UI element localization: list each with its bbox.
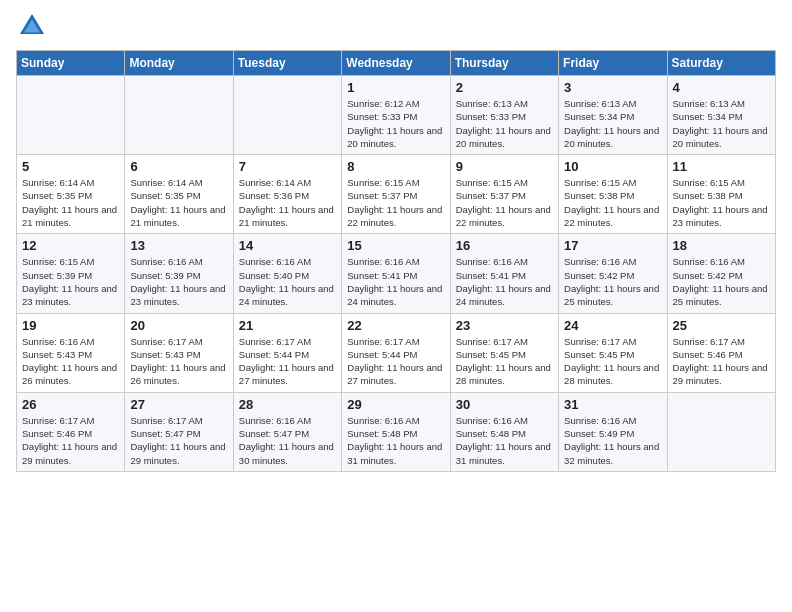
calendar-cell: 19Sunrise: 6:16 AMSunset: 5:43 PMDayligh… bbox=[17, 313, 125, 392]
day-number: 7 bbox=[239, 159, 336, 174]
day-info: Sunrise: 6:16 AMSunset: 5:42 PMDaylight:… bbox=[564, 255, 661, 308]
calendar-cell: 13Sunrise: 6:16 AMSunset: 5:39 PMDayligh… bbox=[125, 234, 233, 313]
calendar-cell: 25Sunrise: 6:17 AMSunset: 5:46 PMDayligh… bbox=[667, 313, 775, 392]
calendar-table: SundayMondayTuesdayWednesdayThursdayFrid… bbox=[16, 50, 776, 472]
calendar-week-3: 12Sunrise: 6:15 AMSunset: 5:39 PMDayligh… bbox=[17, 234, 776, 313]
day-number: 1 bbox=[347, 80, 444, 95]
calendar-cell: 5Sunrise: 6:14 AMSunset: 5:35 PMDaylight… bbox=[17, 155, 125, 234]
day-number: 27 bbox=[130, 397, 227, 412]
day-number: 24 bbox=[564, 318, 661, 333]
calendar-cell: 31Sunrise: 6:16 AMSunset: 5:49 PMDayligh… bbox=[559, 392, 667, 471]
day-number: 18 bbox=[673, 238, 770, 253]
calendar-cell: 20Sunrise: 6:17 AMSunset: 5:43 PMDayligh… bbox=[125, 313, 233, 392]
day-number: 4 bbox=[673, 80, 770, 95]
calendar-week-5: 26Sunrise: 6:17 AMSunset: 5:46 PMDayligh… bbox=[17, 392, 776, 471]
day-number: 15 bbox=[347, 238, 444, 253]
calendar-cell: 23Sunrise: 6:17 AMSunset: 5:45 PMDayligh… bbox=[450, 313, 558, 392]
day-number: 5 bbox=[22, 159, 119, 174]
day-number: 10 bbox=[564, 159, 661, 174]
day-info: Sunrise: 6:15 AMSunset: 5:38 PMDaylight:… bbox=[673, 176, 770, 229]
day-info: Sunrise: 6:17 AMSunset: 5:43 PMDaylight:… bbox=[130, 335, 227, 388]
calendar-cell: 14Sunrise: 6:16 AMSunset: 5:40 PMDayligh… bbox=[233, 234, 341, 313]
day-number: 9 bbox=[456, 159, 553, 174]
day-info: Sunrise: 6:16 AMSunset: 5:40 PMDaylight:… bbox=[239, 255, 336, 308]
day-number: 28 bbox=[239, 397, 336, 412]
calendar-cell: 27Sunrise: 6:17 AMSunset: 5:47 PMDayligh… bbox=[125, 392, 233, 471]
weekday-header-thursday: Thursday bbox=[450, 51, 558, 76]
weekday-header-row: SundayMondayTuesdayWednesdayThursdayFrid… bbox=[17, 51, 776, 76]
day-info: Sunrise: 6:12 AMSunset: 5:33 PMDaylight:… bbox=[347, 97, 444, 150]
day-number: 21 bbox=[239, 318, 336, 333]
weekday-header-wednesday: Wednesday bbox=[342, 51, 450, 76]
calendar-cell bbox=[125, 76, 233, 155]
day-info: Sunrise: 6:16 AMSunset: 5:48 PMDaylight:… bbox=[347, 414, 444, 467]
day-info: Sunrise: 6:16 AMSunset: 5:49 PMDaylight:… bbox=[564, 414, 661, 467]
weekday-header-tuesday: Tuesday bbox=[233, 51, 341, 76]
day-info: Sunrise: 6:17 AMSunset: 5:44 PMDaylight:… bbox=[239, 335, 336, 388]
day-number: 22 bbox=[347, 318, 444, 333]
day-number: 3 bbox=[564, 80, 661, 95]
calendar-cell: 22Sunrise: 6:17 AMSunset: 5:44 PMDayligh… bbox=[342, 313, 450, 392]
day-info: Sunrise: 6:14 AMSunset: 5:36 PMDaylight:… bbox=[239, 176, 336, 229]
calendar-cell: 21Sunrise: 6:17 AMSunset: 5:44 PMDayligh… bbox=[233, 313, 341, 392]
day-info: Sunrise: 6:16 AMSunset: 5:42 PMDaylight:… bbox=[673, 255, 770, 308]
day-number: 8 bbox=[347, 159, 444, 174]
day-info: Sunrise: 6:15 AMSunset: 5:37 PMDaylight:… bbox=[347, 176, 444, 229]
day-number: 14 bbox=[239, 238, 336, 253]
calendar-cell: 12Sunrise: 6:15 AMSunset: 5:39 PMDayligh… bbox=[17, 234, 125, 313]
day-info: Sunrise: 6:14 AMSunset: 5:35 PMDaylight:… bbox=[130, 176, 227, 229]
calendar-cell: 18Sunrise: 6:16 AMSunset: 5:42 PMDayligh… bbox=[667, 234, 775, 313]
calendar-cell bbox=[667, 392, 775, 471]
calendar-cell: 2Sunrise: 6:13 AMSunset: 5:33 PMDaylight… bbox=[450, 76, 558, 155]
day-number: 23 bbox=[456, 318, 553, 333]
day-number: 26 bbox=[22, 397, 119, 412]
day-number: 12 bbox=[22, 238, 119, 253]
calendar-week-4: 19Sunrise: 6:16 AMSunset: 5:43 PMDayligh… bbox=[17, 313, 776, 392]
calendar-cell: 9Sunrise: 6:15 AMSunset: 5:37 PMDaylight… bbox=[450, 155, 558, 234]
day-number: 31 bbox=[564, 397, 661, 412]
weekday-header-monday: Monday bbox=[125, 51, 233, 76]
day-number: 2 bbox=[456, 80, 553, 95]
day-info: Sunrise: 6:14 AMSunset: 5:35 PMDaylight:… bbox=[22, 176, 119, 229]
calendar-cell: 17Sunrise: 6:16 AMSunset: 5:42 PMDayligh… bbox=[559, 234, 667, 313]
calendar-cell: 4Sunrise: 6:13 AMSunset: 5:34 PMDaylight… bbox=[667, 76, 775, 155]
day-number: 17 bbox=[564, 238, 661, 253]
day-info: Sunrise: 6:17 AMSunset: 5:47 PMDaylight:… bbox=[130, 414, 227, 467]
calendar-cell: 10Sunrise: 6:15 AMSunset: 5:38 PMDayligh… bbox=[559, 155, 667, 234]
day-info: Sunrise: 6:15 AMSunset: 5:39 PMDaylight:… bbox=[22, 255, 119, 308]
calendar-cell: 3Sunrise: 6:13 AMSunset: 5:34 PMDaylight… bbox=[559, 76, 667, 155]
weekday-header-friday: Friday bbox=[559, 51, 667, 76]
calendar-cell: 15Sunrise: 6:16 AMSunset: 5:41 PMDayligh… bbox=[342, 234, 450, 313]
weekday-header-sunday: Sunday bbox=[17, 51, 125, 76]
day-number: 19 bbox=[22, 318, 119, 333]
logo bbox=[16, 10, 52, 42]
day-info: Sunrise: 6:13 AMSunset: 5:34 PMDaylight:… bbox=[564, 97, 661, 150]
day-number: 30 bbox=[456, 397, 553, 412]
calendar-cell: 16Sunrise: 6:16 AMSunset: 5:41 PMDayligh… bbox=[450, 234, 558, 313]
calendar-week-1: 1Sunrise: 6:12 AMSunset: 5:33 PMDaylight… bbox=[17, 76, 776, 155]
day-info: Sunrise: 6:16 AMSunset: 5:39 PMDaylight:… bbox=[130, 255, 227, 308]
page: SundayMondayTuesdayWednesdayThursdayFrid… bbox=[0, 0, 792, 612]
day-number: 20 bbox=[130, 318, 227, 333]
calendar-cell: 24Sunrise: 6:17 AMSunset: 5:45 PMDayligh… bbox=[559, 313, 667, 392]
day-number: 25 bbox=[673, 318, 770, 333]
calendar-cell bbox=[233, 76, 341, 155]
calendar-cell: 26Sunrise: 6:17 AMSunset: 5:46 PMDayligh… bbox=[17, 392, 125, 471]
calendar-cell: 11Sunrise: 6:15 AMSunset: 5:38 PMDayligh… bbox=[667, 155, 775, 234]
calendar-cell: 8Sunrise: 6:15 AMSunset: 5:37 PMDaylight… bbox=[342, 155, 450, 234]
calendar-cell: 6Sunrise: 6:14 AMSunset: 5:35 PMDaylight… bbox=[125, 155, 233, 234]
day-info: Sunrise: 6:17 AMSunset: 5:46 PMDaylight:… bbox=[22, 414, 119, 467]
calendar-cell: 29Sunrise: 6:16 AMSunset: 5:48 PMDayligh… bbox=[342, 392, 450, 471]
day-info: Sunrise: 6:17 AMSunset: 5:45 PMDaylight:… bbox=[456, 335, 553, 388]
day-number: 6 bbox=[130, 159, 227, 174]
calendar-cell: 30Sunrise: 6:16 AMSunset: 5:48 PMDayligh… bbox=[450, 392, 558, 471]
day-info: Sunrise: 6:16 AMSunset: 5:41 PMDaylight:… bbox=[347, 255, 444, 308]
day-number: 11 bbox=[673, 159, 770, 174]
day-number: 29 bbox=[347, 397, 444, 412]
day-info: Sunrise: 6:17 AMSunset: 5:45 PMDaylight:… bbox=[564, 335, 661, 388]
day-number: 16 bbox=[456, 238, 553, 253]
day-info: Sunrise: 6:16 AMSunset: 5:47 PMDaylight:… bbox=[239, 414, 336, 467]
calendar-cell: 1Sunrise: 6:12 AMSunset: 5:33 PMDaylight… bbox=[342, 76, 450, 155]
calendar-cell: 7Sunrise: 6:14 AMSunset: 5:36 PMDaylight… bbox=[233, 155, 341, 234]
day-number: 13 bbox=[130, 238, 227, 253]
——————————
What this task involves: Reproduce each line of the material that mentions "SundayMondayTuesdayWednesdayThursdayFrid".

Expected answer:
calendar-table: SundayMondayTuesdayWednesdayThursdayFrid… bbox=[16, 50, 776, 472]
weekday-header-row: SundayMondayTuesdayWednesdayThursdayFrid… bbox=[17, 51, 776, 76]
page: SundayMondayTuesdayWednesdayThursdayFrid… bbox=[0, 0, 792, 612]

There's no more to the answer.